When you want to copy large files between two machines, combining nc (netcat) and pigz (parallel gzip) is a simple and efficient choice. However, if you want to distribute these files to multiple machines at the same time, how can this problem be solved? In Tumblr, this is quite a common requirement, for example, when we want to quickly add several MySQL Slave servers at the same time.
You can copy data from the source machine to the target machine one by one, but the time is often doubled. Alternatively, you can copy data from the source machine to multiple target machines at the same time. However, due to factors such as the bandwidth of the source machine, the speed is not necessarily fast.
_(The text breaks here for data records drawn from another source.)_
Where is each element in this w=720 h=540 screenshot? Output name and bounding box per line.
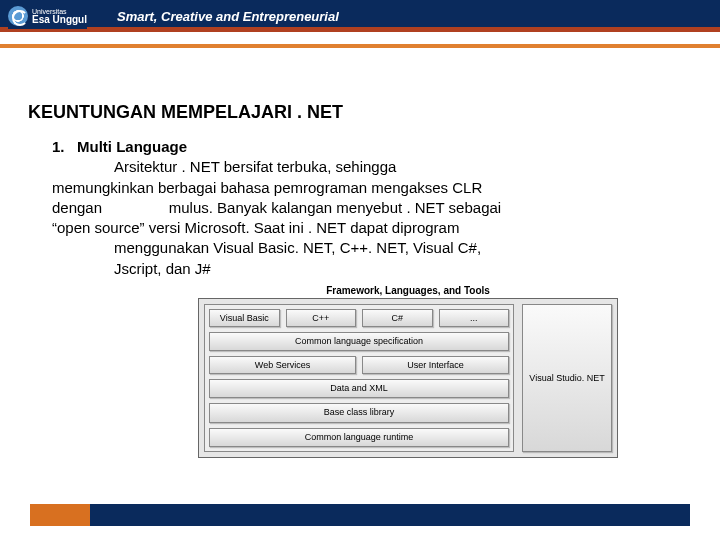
diagram-title: Framework, Languages, and Tools — [198, 283, 618, 298]
footer-blue-bar — [30, 504, 690, 526]
box-visual-basic: Visual Basic — [209, 309, 280, 327]
list-item-1: 1. Multi Language — [52, 137, 692, 157]
logo-text: Universitas Esa Unggul — [32, 8, 87, 25]
slide-footer — [0, 504, 720, 528]
box-csharp: C# — [362, 309, 433, 327]
box-user-interface: User Interface — [362, 356, 509, 374]
university-name: Esa Unggul — [32, 14, 87, 25]
diagram-row-languages: Visual Basic C++ C# ... — [209, 309, 509, 327]
para-line3: dengan mulus. Banyak kalangan menyebut .… — [52, 198, 692, 218]
box-visual-studio: Visual Studio. NET — [522, 304, 612, 452]
footer-orange-accent — [30, 504, 90, 526]
logo: Universitas Esa Unggul — [8, 3, 87, 29]
para-line6: Jscript, dan J# — [52, 259, 692, 279]
box-cpp: C++ — [286, 309, 357, 327]
box-ellipsis: ... — [439, 309, 510, 327]
diagram-row-services: Web Services User Interface — [209, 356, 509, 374]
para-line1: Arsitektur . NET bersifat terbuka, sehin… — [52, 157, 692, 177]
list-number: 1. — [52, 138, 65, 155]
diagram-left-stack: Visual Basic C++ C# ... Common language … — [204, 304, 514, 452]
slide-header: Universitas Esa Unggul Smart, Creative a… — [0, 0, 720, 32]
para-line4: “open source” versi Microsoft. Saat ini … — [52, 218, 692, 238]
box-cls: Common language specification — [209, 332, 509, 351]
slide-content: KEUNTUNGAN MEMPELAJARI . NET 1. Multi La… — [0, 32, 720, 455]
slide-title: KEUNTUNGAN MEMPELAJARI . NET — [28, 102, 692, 123]
box-data-xml: Data and XML — [209, 379, 509, 398]
box-web-services: Web Services — [209, 356, 356, 374]
logo-swirl-icon — [8, 6, 28, 26]
tagline: Smart, Creative and Entrepreneurial — [117, 9, 339, 24]
list-heading: Multi Language — [77, 138, 187, 155]
body-text: 1. Multi Language Arsitektur . NET bersi… — [28, 137, 692, 279]
header-divider — [0, 44, 720, 48]
box-clr: Common language runtime — [209, 428, 509, 447]
net-framework-diagram: Framework, Languages, and Tools Visual B… — [198, 283, 618, 455]
para-line5: menggunakan Visual Basic. NET, C++. NET,… — [52, 238, 692, 258]
box-base-class: Base class library — [209, 403, 509, 422]
para-line2: memungkinkan berbagai bahasa pemrograman… — [52, 178, 692, 198]
diagram-outer: Visual Basic C++ C# ... Common language … — [198, 298, 618, 458]
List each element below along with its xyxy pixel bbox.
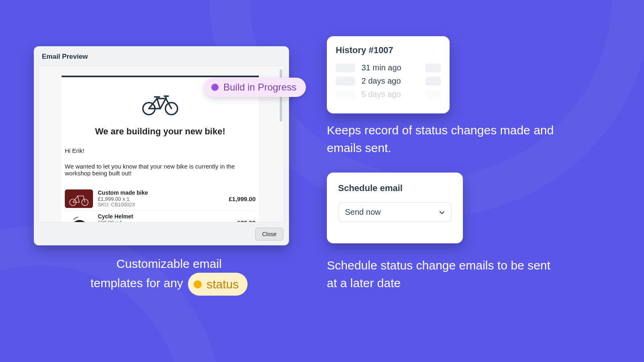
placeholder-bar [336, 90, 355, 99]
product-name: Custom made bike [98, 189, 229, 196]
placeholder-bar [425, 77, 441, 86]
placeholder-bar [336, 77, 355, 86]
product-name: Cycle Helmet [98, 213, 237, 220]
status-chip: status [188, 273, 248, 296]
placeholder-bar [336, 64, 355, 72]
schedule-email-card: Schedule email Send now [327, 173, 463, 243]
chevron-down-icon [439, 210, 445, 215]
history-time: 5 days ago [355, 90, 425, 99]
email-heading: We are building your new bike! [62, 126, 259, 137]
history-row: 2 days ago [327, 74, 450, 88]
history-title: History #1007 [327, 45, 450, 61]
product-row: Cycle Helmet £39.00 x 1 £39.00 [65, 210, 256, 222]
email-body-text: We wanted to let you know that your new … [65, 163, 259, 177]
schedule-title: Schedule email [338, 183, 452, 193]
email-product-list: Custom made bike £1,999.00 x 1 SKU: CB10… [65, 187, 256, 222]
product-sku: SKU: CB10002X [98, 202, 229, 208]
bicycle-icon [140, 92, 180, 116]
caption-text: templates for any [91, 276, 183, 290]
product-total: £39.00 [237, 219, 256, 223]
schedule-select[interactable]: Send now [338, 202, 452, 222]
status-pill-label: Build in Progress [223, 82, 296, 93]
history-caption: Keeps record of status changes made and … [327, 121, 556, 156]
product-total: £1,999.00 [229, 195, 256, 202]
schedule-selected-value: Send now [345, 208, 381, 217]
history-row: 5 days ago [327, 88, 450, 101]
product-row: Custom made bike £1,999.00 x 1 SKU: CB10… [65, 187, 256, 210]
status-pill-build-in-progress: Build in Progress [204, 78, 306, 97]
history-card: History #1007 31 min ago 2 days ago 5 da… [327, 36, 450, 113]
schedule-caption: Schedule status change emails to be sent… [327, 257, 556, 292]
caption-line: Customizable email [62, 255, 276, 273]
product-qty-price: £39.00 x 1 [98, 220, 237, 222]
status-dot-icon [194, 280, 202, 288]
caption-line: templates for any status [62, 273, 276, 296]
history-row: 31 min ago [327, 61, 450, 74]
email-preview-modal: Email Preview [34, 46, 289, 245]
close-button[interactable]: Close [255, 228, 283, 241]
email-template-caption: Customizable email templates for any sta… [62, 255, 276, 296]
history-time: 2 days ago [355, 76, 425, 86]
product-thumbnail [65, 189, 93, 208]
email-content: We are building your new bike! Hi Erik! … [62, 76, 259, 222]
status-chip-label: status [206, 275, 239, 293]
product-qty-price: £1,999.00 x 1 [98, 196, 229, 202]
placeholder-bar [425, 90, 441, 99]
placeholder-bar [425, 64, 441, 72]
email-preview-title: Email Preview [34, 46, 289, 66]
status-dot-icon [211, 84, 219, 91]
email-greeting: Hi Erik! [65, 147, 259, 154]
svg-rect-2 [65, 189, 93, 208]
product-thumbnail [65, 213, 93, 222]
history-time: 31 min ago [355, 63, 425, 72]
Fortunately, you can do better with some UNIX tools. The combination of tee and FIFO can form a fast file distribution chain: Each machine in the distribution chain stores files and distributes them to the next link.
First, select a target machine as the last part of the distribution chain. On this machine, you only need to use nc listening (assuming the port is 1234), and then decompress it by pigz through the pipeline, the pipeline is used to submit the data to tar for decomposition.
- Nc-l 1234 | pigz-d | tar xvf-
Then, go up from the end of the distribution chain and set other target machines. It also needs to be monitored, decompressed, and decomposed, however, before decompression, we use the tee command to output the data to the named pipe (FIFO). Another shell pipe will distribute the unzipped data to the next link of the distribution chain at the same time:
- Mkfifo myfifo
- Nc hostname_of_next_box 1234 nc-l 1234 | tee myfifo | pigz-d | tar xvf-
Finally, start the distribution chain on the source machine to transfer data to the distribution chain:
- Tar cv some_files | pigz | nc hostname_of_first_box 1234
In my tests, each machine in the distribution chain may lose 3%-10% of the performance (compared to 1-to-1 copy ), however, the efficiency is significantly improved by copying one machine one by one or distributing it to multiple machines at the same time.